**WHAT THE TASK REQUIRES**
Below is a listing. Return the lines from the one that contains "rder la esencia. Nos permite profundizar" to the one that contains "KONUŞULAN KİTABI YENI", both ends included, verbatim and with no pictures.

....................

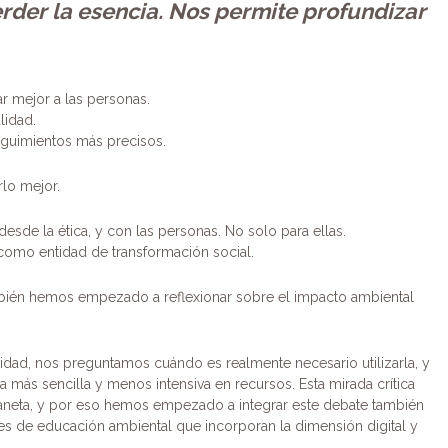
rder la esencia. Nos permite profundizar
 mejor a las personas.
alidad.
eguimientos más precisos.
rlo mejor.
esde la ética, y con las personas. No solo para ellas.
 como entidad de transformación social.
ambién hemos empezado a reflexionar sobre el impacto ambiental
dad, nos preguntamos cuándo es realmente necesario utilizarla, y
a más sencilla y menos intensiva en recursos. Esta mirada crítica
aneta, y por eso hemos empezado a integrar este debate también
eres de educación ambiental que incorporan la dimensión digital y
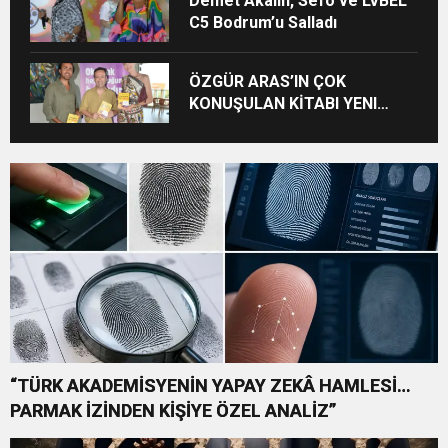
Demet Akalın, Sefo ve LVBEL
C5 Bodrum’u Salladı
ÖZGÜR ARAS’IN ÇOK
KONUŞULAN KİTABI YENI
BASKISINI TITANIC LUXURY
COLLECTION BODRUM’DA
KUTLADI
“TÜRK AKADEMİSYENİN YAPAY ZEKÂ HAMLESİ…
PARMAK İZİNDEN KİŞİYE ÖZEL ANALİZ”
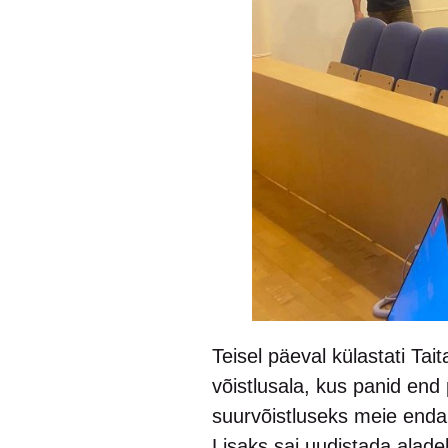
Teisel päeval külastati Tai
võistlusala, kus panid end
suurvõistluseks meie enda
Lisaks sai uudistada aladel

....................

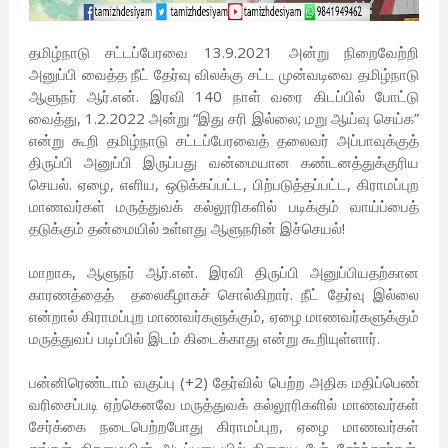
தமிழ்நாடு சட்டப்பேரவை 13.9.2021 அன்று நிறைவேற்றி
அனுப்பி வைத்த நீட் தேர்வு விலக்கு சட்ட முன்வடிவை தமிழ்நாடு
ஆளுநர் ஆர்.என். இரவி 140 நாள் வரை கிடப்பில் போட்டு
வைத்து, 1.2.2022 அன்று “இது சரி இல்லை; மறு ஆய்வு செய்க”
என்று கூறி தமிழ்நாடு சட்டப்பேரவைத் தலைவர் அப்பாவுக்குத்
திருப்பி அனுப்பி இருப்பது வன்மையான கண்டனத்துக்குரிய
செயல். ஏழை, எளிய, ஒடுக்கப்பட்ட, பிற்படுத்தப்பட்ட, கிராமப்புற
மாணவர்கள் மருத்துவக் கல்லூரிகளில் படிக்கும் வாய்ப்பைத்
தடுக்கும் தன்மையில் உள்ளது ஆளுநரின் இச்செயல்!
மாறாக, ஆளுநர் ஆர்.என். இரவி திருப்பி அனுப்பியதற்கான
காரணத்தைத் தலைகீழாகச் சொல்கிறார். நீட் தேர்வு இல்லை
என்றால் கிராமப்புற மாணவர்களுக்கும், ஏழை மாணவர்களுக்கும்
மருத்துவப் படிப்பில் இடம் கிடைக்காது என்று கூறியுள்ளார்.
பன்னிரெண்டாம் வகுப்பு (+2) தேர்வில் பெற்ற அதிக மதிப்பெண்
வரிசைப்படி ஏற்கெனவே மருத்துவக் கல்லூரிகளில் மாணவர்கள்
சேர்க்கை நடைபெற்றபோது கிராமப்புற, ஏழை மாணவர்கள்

....................

**ANSWER TO THIS EXERCISE**
rder la esencia. Nos permite profundizar
 mejor a las personas.
alidad.
eguimientos más precisos.
rlo mejor.
esde la ética, y con las personas. No solo para ellas.
 como entidad de transformación social.
ambién hemos empezado a reflexionar sobre el impacto ambiental
dad, nos preguntamos cuándo es realmente necesario utilizarla, y
a más sencilla y menos intensiva en recursos. Esta mirada crítica
aneta, y por eso hemos empezado a integrar este debate también
eres de educación ambiental que incorporan la dimensión digital y
Demet Akalın, Sefo ve LVBEL
C5 Bodrum’u Salladı
ÖZGÜR ARAS’IN ÇOK
KONUŞULAN KİTABI YENI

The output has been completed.